What it does
A subscription billing and payment orchestration platform sitting in front of multiple payment gateways. Product teams call one API (“charge this customer for this plan”) and the platform handles gateway selection, idempotency, retries, refunds, dunning, and the long tail of subscription lifecycle events — without any of the gateway-specific quirks bleeding upward.
Architecture
The system is event-driven by design. Every meaningful state change — charge.attempted, charge.failed, subscription.renewed, invoice.paid, dunning.escalated — is a published event, and downstream consumers (notifications, accounting export, customer ops dashboards) subscribe instead of polling.
- Gateway adapter layer — each gateway (Stripe-style and others) sits behind a common interface that maps gateway responses to a normalized domain model (decline reasons, network codes, retry hints).
- Subscription engine — owns plan/period state, proration, trial handling, mid-cycle changes, and renewal scheduling.
- Dunning state machine — explicit states (
grace,soft_decline,hard_decline,recovered,churned) with clear transitions, retry windows, and customer communication hooks. - Event bus on Pub/Sub — durable fan-out across services with at-least-once delivery; consumers are idempotent by design.
Reliability primitives
A payment platform is mostly a reliability project. The core building blocks:
- Idempotency keys at every external write. The same logical charge attempt can be retried safely, end-to-end.

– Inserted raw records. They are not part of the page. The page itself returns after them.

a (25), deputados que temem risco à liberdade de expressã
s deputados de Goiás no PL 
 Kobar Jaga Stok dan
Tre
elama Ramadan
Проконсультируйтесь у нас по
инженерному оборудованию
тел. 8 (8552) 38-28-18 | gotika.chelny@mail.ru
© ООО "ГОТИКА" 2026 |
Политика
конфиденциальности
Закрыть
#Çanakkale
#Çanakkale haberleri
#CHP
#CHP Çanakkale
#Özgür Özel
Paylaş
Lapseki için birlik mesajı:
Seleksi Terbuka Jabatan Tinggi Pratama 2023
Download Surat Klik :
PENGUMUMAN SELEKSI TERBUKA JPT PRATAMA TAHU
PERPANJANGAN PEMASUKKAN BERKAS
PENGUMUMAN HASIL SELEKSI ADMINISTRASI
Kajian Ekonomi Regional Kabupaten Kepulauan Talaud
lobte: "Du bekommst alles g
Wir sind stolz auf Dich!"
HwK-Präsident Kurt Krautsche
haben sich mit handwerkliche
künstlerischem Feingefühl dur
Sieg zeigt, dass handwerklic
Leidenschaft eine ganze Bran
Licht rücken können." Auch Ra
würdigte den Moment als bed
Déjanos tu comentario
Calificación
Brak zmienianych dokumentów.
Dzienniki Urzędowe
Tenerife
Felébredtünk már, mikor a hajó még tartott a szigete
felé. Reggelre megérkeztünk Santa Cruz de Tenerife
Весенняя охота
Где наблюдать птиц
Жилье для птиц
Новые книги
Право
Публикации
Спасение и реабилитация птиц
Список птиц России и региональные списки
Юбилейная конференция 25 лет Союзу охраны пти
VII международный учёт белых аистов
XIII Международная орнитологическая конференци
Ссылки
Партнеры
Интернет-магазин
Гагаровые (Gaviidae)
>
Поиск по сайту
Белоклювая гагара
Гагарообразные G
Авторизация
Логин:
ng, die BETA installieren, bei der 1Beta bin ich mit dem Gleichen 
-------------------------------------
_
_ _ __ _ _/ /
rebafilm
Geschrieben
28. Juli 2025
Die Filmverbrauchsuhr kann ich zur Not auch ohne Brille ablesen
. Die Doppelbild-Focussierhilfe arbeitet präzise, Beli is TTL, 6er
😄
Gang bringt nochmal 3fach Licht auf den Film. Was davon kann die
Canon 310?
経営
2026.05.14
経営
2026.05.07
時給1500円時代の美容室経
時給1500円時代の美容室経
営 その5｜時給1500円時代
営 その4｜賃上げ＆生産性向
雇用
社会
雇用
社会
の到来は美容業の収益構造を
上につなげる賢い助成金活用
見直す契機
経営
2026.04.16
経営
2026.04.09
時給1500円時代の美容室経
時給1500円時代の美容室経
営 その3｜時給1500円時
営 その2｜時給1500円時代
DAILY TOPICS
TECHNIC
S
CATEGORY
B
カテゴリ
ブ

- Outbox pattern for state-change events so we never have a “charged but didn’t notify” or “notified but didn’t charge” window.
- Smart retry — decline-code-aware backoff that distinguishes retriable failures (network, gateway timeout, soft decline) from terminal ones (lost card, fraud block) so we don’t burn customer trust by retrying things that will never succeed.
- Replay-safe consumers — every event handler is written so reprocessing a backlog is a yawn, not an incident.
Tech rationale
- TypeScript end-to-end for compile-time guarantees on money, currency, and state transitions — the places where a stringly-typed bug hurts the most.
- GCP Pub/Sub for the bus because it gives durable, scalable fan-out without us having to operate a message broker.
- Cloud Run for the stateless services and PostgreSQL for the system of record (subscriptions, invoices, ledger entries).
What I focus on
- Designing the dunning state machine and retry policies so recovery rates improve without spamming customers.
- Building the gateway adapter abstractions so adding a new gateway is a finite, well-scoped piece of work — not a refactor.
- Hardening the event pipeline: idempotency, ordering where it matters, dead-letter handling, and replay tooling.